*** Block opens ***
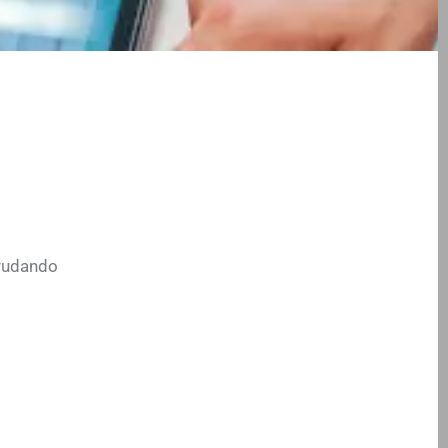
ayudando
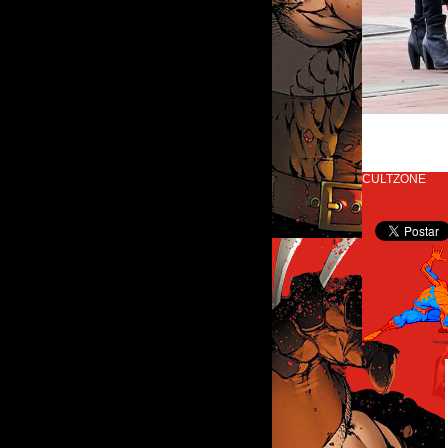
CULTZONE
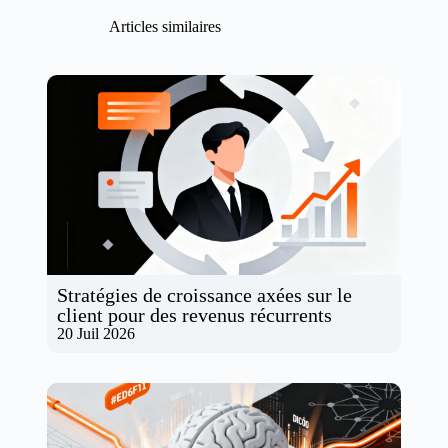
Articles similaires
Stratégies de croissance axées sur le
client pour des revenus récurrents
20 Juil 2026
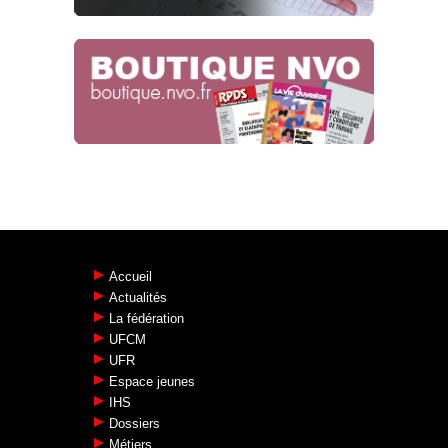
13 JANVIER !
NAO 2026
06.01.2026
Accueil
Actualités
La fédération
UFCM
UFR
Espace jeunes
IHS
Dossiers
Métiers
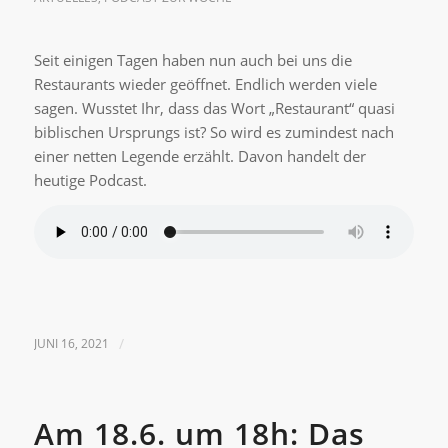
Seit einigen Tagen haben nun auch bei uns die
Restaurants wieder geöffnet. Endlich werden viele
sagen. Wusstet Ihr, dass das Wort „Restaurant“ quasi
biblischen Ursprungs ist? So wird es zumindest nach
einer netten Legende erzählt. Davon handelt der
heutige Podcast.
JUNI 16, 2021
/
Am 18.6. um 18h: Das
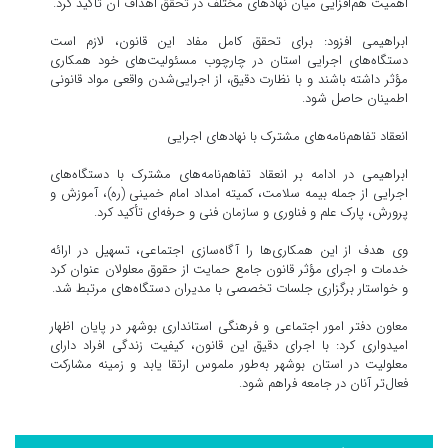
اهمیت هم‌افزایی میان نهادهای مختلف در تحقق اهداف آن تأکید کرد.
ابراهیمی افزود: برای تحقق کامل مفاد این قانون، لازم است
دستگاه‌های اجرایی استان در چارچوب مسئولیت‌های خود همکاری
مؤثر داشته باشند و با نظارت دقیق، از اجرایی‌شدن واقعی مواد قانونی
اطمینان حاصل شود.
انعقاد تفاهم‌نامه‌های مشترک با نهادهای اجرایی
ابراهیمی در ادامه بر انعقاد تفاهم‌نامه‌های مشترک با دستگاه‌های
اجرایی از جمله بیمه سلامت، کمیته امداد امام خمینی (ره)، آموزش و
پرورش، پارک علم و فناوری و سازمان فنی و حرفه‌ای تأکید کرد.
وی هدف از این همکاری‌ها را آگاه‌سازی اجتماعی، تسهیل در ارائه
خدمات و اجرای مؤثر قانون جامع حمایت از حقوق معلولان عنوان کرد
و خواستار برگزاری جلسات تخصصی با مدیران دستگاه‌های مرتبط شد.
معاون دفتر امور اجتماعی و فرهنگی استانداری بوشهر در پایان اظهار
امیدواری کرد: با اجرای دقیق این قانون، کیفیت زندگی افراد دارای
معلولیت در استان بوشهر به‌طور ملموس ارتقا یابد و زمینه مشارکت
فعال‌تر آنان در جامعه فراهم شود.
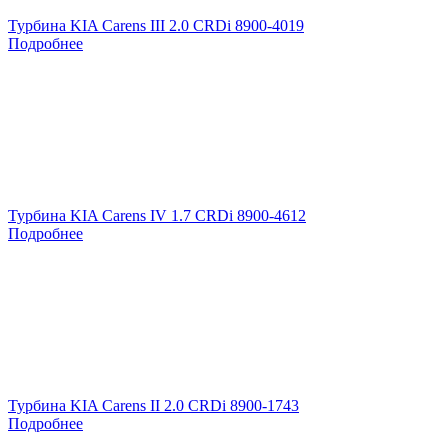
Турбина KIA Carens III 2.0 CRDi 8900-4019
Подробнее
Турбина KIA Carens IV 1.7 CRDi 8900-4612
Подробнее
Турбина KIA Carens II 2.0 CRDi 8900-1743
Подробнее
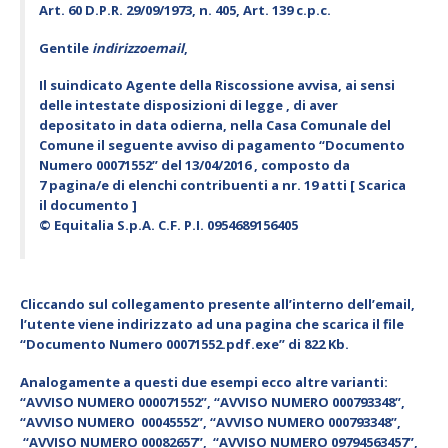
Art. 60 D.P.R. 29/09/1973, n. 405, Art. 139 c.p.c.
Gentile
indirizzoemail
,
Il suindicato Agente della Riscossione avvisa, ai sensi
delle intestate disposizioni di legge , di aver
depositato in data odierna, nella Casa Comunale del
Comune il seguente avviso di pagamento “Documento
Numero 00071552” del 13/04/2016 , composto da
7 pagina/e di elenchi contribuenti a nr. 19 atti [ Scarica
il documento ]
© Equitalia S.p.A. C.F. P.I. 0954689156405
Cliccando sul collegamento presente all’interno dell’email,
l’utente viene indirizzato ad una pagina che scarica il file
“
Documento Numero 00071552.pdf.exe
” di 822 Kb.
Analogamente a questi due esempi ecco altre varianti:
“AVVISO NUMERO 000071552”, “AVVISO NUMERO 000793348”,
“AVVISO NUMERO 00045552”, “AVVISO NUMERO 000793348”,
“AVVISO NUMERO 00082657”, “AVVISO NUMERO 09794563457”,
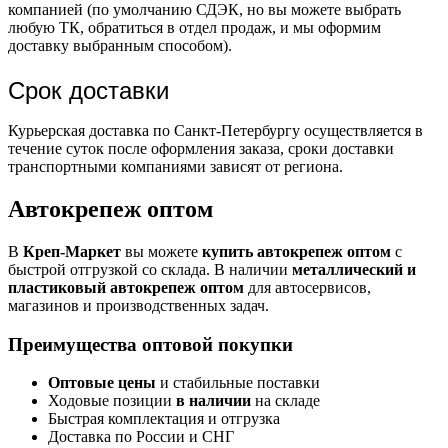
компанией (по умолчанию СДЭК, но вы можете выбрать
любую ТК, обратиться в отдел продаж, и мы оформим
доставку выбранным способом).
Срок доставки
Курьерская доставка по Санкт-Петербургу осуществляется в
течение суток после оформления заказа, сроки доставки
транспортными компаниями зависят от региона.
Автокрепеж оптом
В
Креп-Маркет
вы можете
купить автокрепеж оптом
с
быстрой отгрузкой со склада. В наличии
металлический и
пластиковый автокрепеж оптом
для автосервисов,
магазинов и производственных задач.
Преимущества оптовой покупки
Оптовые цены
и стабильные поставки
Ходовые позиции
в наличии
на складе
Быстрая комплектация и отгрузка
Доставка по России и СНГ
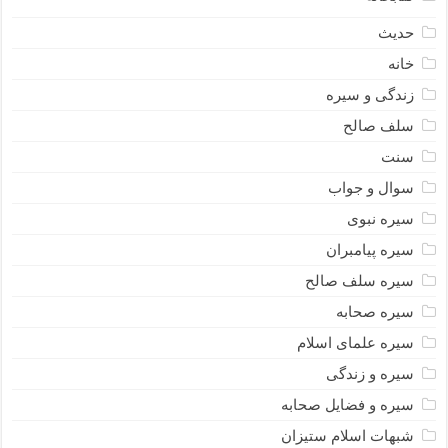
حدیث
خانه
زندگی و سیره
سلف صالح
سنت
سوال و جواب
سیره نبوى
سیره پیامبران
سیره سلف صالح
سیره صحابه
سیره علمای اسلام
سیره و زندگی
سیره و فضایل صحابه
شبهات اسلام ستیزان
*** Block closes ***
- What is required -
Exact copies of all the entries, without any pictures, are what the answer must contain.

- Exercise response -
ayudando
CULTZONE
Articles similaires
Stratégies de croissance axées sur le
client pour des revenus récurrents
20 Juil 2026
13 JANVIER !
NAO 2026
06.01.2026
Accueil
Actualités
La fédération
UFCM
UFR
Espace jeunes
IHS
Dossiers
Métiers
Seit einigen Tagen haben nun auch bei uns die
Restaurants wieder geöffnet. Endlich werden viele
sagen. Wusstet Ihr, dass das Wort „Restaurant“ quasi
biblischen Ursprungs ist? So wird es zumindest nach
einer netten Legende erzählt. Davon handelt der
heutige Podcast.
JUNI 16, 2021
/
Am 18.6. um 18h: Das
اهمیت هم‌افزایی میان نهادهای مختلف در تحقق اهداف آن تأکید کرد.
ابراهیمی افزود: برای تحقق کامل مفاد این قانون، لازم است
دستگاه‌های اجرایی استان در چارچوب مسئولیت‌های خود همکاری
مؤثر داشته باشند و با نظارت دقیق، از اجرایی‌شدن واقعی مواد قانونی
اطمینان حاصل شود.
انعقاد تفاهم‌نامه‌های مشترک با نهادهای اجرایی
ابراهیمی در ادامه بر انعقاد تفاهم‌نامه‌های مشترک با دستگاه‌های
اجرایی از جمله بیمه سلامت، کمیته امداد امام خمینی (ره)، آموزش و
پرورش، پارک علم و فناوری و سازمان فنی و حرفه‌ای تأکید کرد.
وی هدف از این همکاری‌ها را آگاه‌سازی اجتماعی، تسهیل در ارائه
خدمات و اجرای مؤثر قانون جامع حمایت از حقوق معلولان عنوان کرد
و خواستار برگزاری جلسات تخصصی با مدیران دستگاه‌های مرتبط شد.
معاون دفتر امور اجتماعی و فرهنگی استانداری بوشهر در پایان اظهار
امیدواری کرد: با اجرای دقیق این قانون، کیفیت زندگی افراد دارای
معلولیت در استان بوشهر به‌طور ملموس ارتقا یابد و زمینه مشارکت
فعال‌تر آنان در جامعه فراهم شود.
Турбина KIA Carens III 2.0 CRDi 8900-4019
Подробнее
Турбина KIA Carens IV 1.7 CRDi 8900-4612
Подробнее
Турбина KIA Carens II 2.0 CRDi 8900-1743
Подробнее
Art. 60 D.P.R. 29/09/1973, n. 405, Art. 139 c.p.c.
Gentile
indirizzoemail
,
Il suindicato Agente della Riscossione avvisa, ai sensi
delle intestate disposizioni di legge , di aver
depositato in data odierna, nella Casa Comunale del
Comune il seguente avviso di pagamento “Documento
Numero 00071552” del 13/04/2016 , composto da
7 pagina/e di elenchi contribuenti a nr. 19 atti [ Scarica
il documento ]
© Equitalia S.p.A. C.F. P.I. 0954689156405
Cliccando sul collegamento presente all’interno dell’email,
l’utente viene indirizzato ad una pagina che scarica il file
“
Documento Numero 00071552.pdf.exe
” di 822 Kb.
Analogamente a questi due esempi ecco altre varianti:
“AVVISO NUMERO 000071552”, “AVVISO NUMERO 000793348”,
“AVVISO NUMERO 00045552”, “AVVISO NUMERO 000793348”,
“AVVISO NUMERO 00082657”, “AVVISO NUMERO 09794563457”,
компанией (по умолчанию СДЭК, но вы можете выбрать
любую ТК, обратиться в отдел продаж, и мы оформим
доставку выбранным способом).
Срок доставки
Курьерская доставка по Санкт-Петербургу осуществляется в
течение суток после оформления заказа, сроки доставки
транспортными компаниями зависят от региона.
Автокрепеж оптом
В
Креп-Маркет
вы можете
купить автокрепеж оптом
с
быстрой отгрузкой со склада. В наличии
металлический и
пластиковый автокрепеж оптом
для автосервисов,
магазинов и производственных задач.
Преимущества оптовой покупки
Оптовые цены
и стабильные поставки
Ходовые позиции
в наличии
на складе
Быстрая комплектация и отгрузка
Доставка по России и СНГ
حدیث
خانه
زندگی و سیره
سلف صالح
سنت
سوال و جواب
سیره نبوى
سیره پیامبران
سیره سلف صالح
سیره صحابه
سیره علمای اسلام
سیره و زندگی
سیره و فضایل صحابه
شبهات اسلام ستیزان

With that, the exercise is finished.